WHAT IS REQUIRED -
Any image found in the entries is to be skipped; the rest is returned word for word.

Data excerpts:

=-=-=-=-=

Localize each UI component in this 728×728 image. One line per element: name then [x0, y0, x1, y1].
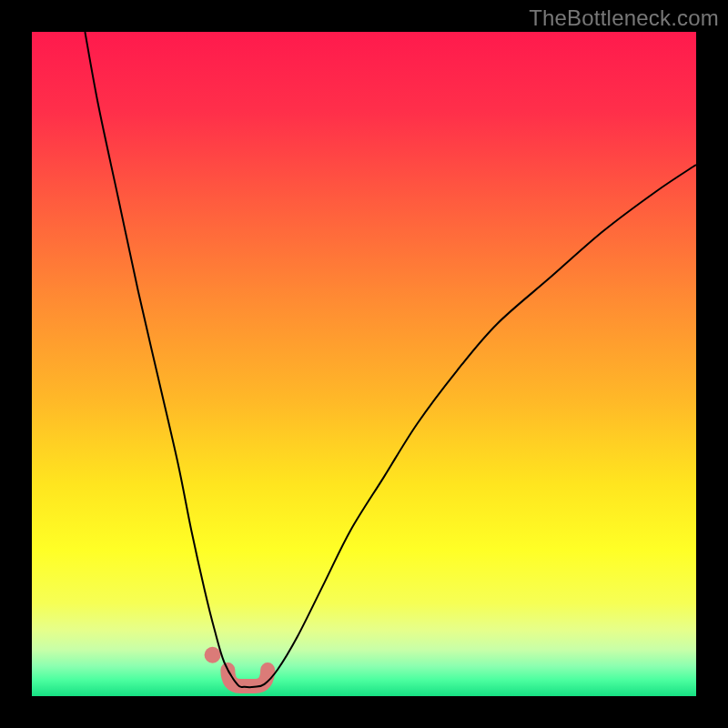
curve-layer — [32, 32, 696, 696]
watermark-text: TheBottleneck.com — [529, 5, 719, 31]
bottleneck-dot-icon — [205, 647, 221, 663]
plot-area — [32, 32, 696, 696]
bottleneck-highlight — [228, 670, 268, 686]
bottleneck-curve — [85, 32, 696, 687]
chart-stage: TheBottleneck.com — [0, 0, 728, 728]
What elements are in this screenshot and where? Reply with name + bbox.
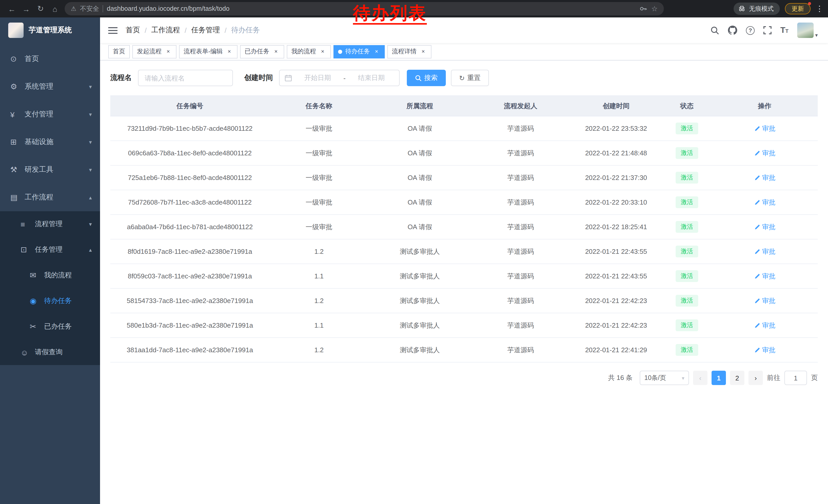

=-=-=-=-=

OUTPUT FOR THIS TASK -
Localize each UI component in this 728×728 image. One line per element: name then [x0, y0, x1, y1].
curve-layer — [32, 32, 696, 696]
watermark-text: TheBottleneck.com — [529, 5, 719, 31]
bottleneck-dot-icon — [205, 647, 221, 663]
plot-area — [32, 32, 696, 696]
bottleneck-highlight — [228, 670, 268, 686]
bottleneck-curve — [85, 32, 696, 687]
chart-stage: TheBottleneck.com — [0, 0, 728, 728]
What elements are in this screenshot and where? Reply with name + bbox.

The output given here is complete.